Open reece opened 3 years ago
This issue is stale because it has been open 30 days with no activity. Remove stale label or comment or this will be closed in 7 days.
This issue was closed because it has been stalled for 7 days with no activity.
This issue is stale because it has been open 90 days with no activity. Remove stale label or comment or this will be closed in 7 days.
SeqRepo is capable of >1500 queries/second single-threaded with local data. At this rate, sequence fetching is likely to be a small component of overall execution of a typical analysis pipeline.
Optimizing significantly beyond current performance requires loading sequences in memory.

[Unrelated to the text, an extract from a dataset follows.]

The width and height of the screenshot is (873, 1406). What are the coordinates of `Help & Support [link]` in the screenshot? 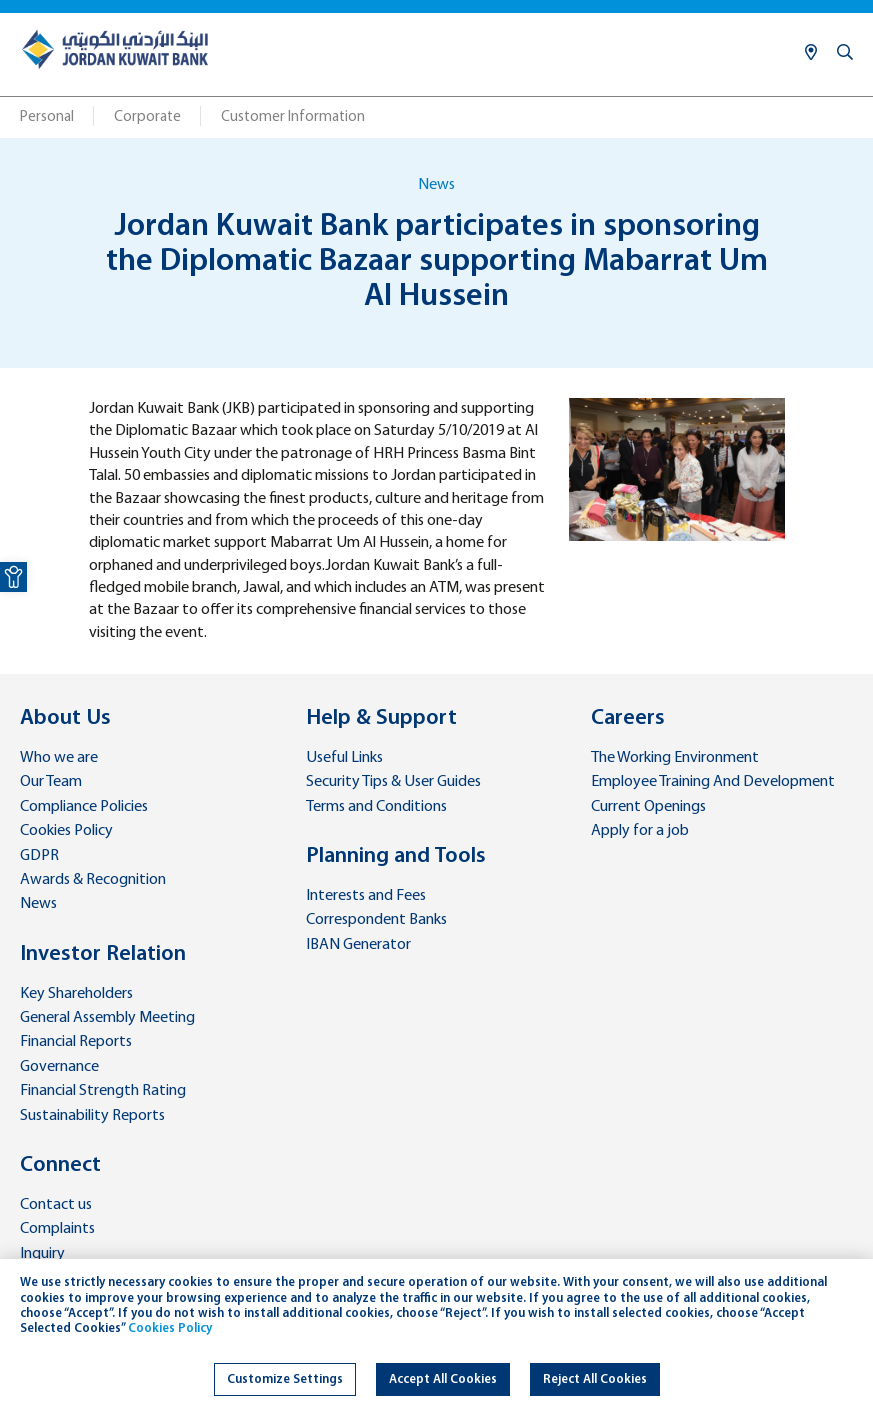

However, it's not generally feasible or useful to prefetch all sequences. Current human databases are ~12GB compressed. Prefetching selected sequences on first access could be very beneficial for certain access patterns.
Prefetching might work as follows. The client would be instantiated with a prefetch cache size, which would control the number of sequences in the prefetch cache. The default is 0 (no prefetch).
When a client requests a slice of a sequence, the entire sequence would be read speculatively, anticipating that the next queries might be on the same sequence (e.g., on a single chromosome). Subsequent sequence lookups would be entirely in-memory.
The cache would operate in a typical LRU sense, automatically flushing the sequence least recently accessed if the cache size has reached its target size.
Importantly, prefetching can degrade performance if accesses are not suitably ordered.